Richard Dickson, president and CEO of branded businesses at Jones, called out footwear brands Nine West, Rachel Roy, Stuart Weitzman and Brian Atwood as standout performers in the quarter. And Kurt Geiger, which opened its third U.S. store earlier this month in New York, is also a growth driver, he added.
“We’re very excited about the U.S. expansion for Kurt Geiger, and we’re working to solidify the wholesale business here,” said Dickson, adding that the firm is searching for suitable retail locations in Miami, Chicago and Dallas.
“We’ve had a really great percentage of our Geiger business come from the men’s piece,” he told FN. “We’re getting early reads that there’s a big opportunity for us to have a strong men’s business there. And within the group’s footwear portfolio, that would be a new and exciting piece of our business.”
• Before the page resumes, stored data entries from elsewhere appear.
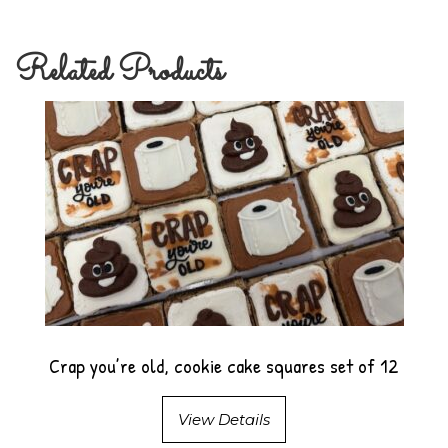
Related Products
Crap you’re old, cookie cake squares set of 12
View Details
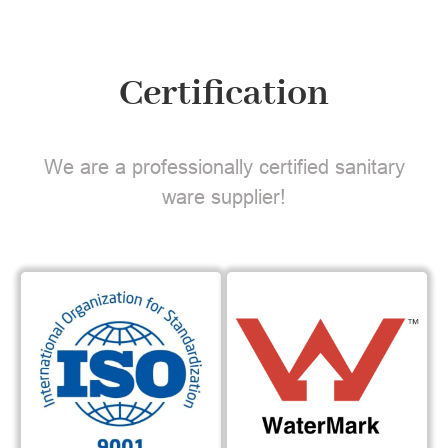
Certification
We are a professionally certified sanitary
ware supplier!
Nine West will be a key component of the company’s evolving digital strategy for 2013, as the brand’s online store will be revamped to drive e-commerce sales.
For the fourth quarter ended Dec. 31, Jones improved its operating performance, earning an adjusted 14 cents a share, besting analysts’ estimates by 5 cents. However, net losses attributable to Jones widened to $80.3 million, or $1.06 a diluted share, from $21.1 million, or 27 cents, a year earlier.
Revenues for the three months rose 8.8 percent to $971.9 million, from $893.6 million.
Domestic wholesale footwear and accessories and denim were Jones’ best performers, while its structured sportswear business and retail channels remained more challenging and promotional, the firm said.
For the full year, Jones’ net losses totaled $56.1 million, or 72 cents a share, compared with a net income of $50.7 million, or 61 cents, in 2011. Revenues inched up 0.3 percent to $3.8 billion from $3.79 billion.
Jones ended the year with $149.6 million in cash and $955.7 million in debt, and executives said it is approaching its 2013 inventory commitments with conservatism, consistent with 2012.
Card noted, “I’m cautious just because of the political and economic environment. It’s unclear how that’s going to play out for the year. I’m hopeful we continue to register steady improvement because the consumer has been very resilient, and we’re hopeful about that.”